Bennet is a Democratic U.S. Senator for Colorado
For years, public health experts have warned that it is only a matter of time before we face a “superbug”—a strain of highly infectious bacteria that is resistant to every antibiotic in our arsenal. With the discovery of a strain of E. coli resistant to colistin, an antibiotic of last resort, the threat of superbugs has become even more severe.
Colistin-resistant bacteria was first discovered in China at the end of last year; it has since been found on every continent except Antarctica. We now know for certain that this superbug has found its way to U.S. soil. Just last month, a patient in Pennsylvania contracted a strain of this deadly bacteria—a development that had some health experts declaring “the end of the road” for antibiotics.

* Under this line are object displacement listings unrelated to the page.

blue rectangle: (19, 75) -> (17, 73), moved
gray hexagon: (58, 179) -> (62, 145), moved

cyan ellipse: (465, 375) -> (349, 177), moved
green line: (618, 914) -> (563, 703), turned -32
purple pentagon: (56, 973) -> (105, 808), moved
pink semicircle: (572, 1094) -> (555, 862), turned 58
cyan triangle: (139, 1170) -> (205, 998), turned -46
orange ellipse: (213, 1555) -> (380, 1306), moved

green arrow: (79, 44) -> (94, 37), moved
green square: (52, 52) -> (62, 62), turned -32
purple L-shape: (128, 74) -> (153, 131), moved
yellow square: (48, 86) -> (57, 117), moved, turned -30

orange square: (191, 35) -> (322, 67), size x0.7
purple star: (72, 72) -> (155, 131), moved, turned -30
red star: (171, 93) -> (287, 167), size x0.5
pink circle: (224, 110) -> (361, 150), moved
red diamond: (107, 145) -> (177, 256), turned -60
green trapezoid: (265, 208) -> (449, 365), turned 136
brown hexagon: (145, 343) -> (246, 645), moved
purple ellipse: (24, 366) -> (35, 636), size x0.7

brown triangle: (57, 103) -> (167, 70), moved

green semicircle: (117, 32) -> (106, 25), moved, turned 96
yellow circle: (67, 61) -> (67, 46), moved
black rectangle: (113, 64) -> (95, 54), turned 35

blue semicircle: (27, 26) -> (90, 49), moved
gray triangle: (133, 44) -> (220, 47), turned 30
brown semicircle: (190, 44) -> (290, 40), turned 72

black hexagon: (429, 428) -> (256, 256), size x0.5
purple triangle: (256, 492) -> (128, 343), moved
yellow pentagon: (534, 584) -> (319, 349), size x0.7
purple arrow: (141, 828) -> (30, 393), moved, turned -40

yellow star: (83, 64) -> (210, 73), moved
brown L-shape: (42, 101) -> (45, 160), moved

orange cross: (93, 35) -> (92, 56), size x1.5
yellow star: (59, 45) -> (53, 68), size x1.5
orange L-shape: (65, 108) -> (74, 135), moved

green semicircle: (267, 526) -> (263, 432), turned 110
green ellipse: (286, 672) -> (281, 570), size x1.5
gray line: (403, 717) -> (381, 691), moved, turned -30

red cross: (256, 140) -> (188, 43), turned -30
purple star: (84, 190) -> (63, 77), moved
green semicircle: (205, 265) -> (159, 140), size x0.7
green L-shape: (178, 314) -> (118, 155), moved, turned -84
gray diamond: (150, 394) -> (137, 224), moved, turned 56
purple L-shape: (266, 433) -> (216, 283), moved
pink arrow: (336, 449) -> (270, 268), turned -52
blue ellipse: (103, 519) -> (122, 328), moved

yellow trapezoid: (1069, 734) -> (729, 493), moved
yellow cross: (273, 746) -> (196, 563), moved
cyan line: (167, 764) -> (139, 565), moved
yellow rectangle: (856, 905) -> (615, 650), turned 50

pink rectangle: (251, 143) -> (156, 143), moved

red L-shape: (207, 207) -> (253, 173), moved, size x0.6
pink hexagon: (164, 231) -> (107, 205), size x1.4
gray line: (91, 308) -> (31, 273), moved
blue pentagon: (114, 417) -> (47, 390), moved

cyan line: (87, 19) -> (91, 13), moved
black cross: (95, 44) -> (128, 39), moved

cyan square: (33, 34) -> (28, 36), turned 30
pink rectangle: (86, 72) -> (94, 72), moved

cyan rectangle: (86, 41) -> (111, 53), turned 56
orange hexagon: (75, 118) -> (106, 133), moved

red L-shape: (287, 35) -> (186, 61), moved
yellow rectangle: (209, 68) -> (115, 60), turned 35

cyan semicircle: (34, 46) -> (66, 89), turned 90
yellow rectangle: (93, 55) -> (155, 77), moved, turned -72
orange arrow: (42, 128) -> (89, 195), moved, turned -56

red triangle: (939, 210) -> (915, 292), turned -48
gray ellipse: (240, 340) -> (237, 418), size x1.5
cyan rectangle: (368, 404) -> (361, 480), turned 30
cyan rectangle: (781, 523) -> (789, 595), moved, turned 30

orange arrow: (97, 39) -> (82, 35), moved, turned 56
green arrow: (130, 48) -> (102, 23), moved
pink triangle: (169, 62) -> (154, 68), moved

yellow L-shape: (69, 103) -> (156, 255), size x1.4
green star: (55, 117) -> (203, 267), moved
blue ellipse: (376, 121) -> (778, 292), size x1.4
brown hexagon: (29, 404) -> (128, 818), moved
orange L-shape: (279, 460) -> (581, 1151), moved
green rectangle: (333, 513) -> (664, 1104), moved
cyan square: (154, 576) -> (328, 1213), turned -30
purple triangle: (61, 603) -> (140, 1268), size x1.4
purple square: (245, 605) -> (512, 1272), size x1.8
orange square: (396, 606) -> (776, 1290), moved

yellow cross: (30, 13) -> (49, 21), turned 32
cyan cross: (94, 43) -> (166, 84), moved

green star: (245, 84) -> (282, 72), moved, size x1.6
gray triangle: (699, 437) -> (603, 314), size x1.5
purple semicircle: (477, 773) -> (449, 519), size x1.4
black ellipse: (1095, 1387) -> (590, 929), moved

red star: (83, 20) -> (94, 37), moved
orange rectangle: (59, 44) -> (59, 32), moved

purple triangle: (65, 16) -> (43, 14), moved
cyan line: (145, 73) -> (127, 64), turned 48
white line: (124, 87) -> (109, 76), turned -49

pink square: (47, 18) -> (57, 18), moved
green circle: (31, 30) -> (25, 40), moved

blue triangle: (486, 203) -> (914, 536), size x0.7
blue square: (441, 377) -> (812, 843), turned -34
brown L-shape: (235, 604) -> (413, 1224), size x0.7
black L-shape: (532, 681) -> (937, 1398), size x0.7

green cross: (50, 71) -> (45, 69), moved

As we work to combat the emergence of a superbug, the worst case scenario is, unfortunately, a very likely one: colistin-resistant bacteria could converge with bacteria resistant to other types of antibiotics, spawning superbugs that are resistant to all antibiotics. This kind of antibiotic resistance occurs via a microscopic “handshake” between bacteria. The easy transference of resistance is what makes the bacteria found in Pennsylvania more significant than other types of superbugs previously encountered in the U.S. Fortunately, the woman in Pennsylvania was treated with the help of other drugs and released. But future patients may not be so lucky. That’s why we must act now to stop the next superbug.
Today, thousands of people die of infections that, just a decade ago, could have been easily treated with antibiotics. Consider that each year, two million people in the U.S. are infected with antibiotic-resistant bacteria. And each year, more than 20,000 of these patients die as a result of their infections. Without new treatments that can defeat these bacteria, even more Americans will die in the months and years to come.
Despite the urgent threat posed by nascent superbugs, it has been more than 30 years since we have developed a truly new type of antibiotic capable of fighting these drug-resistant bacteria. While there is no simple solution in the fight against superbugs, there is more Congress can and must do to address the problem.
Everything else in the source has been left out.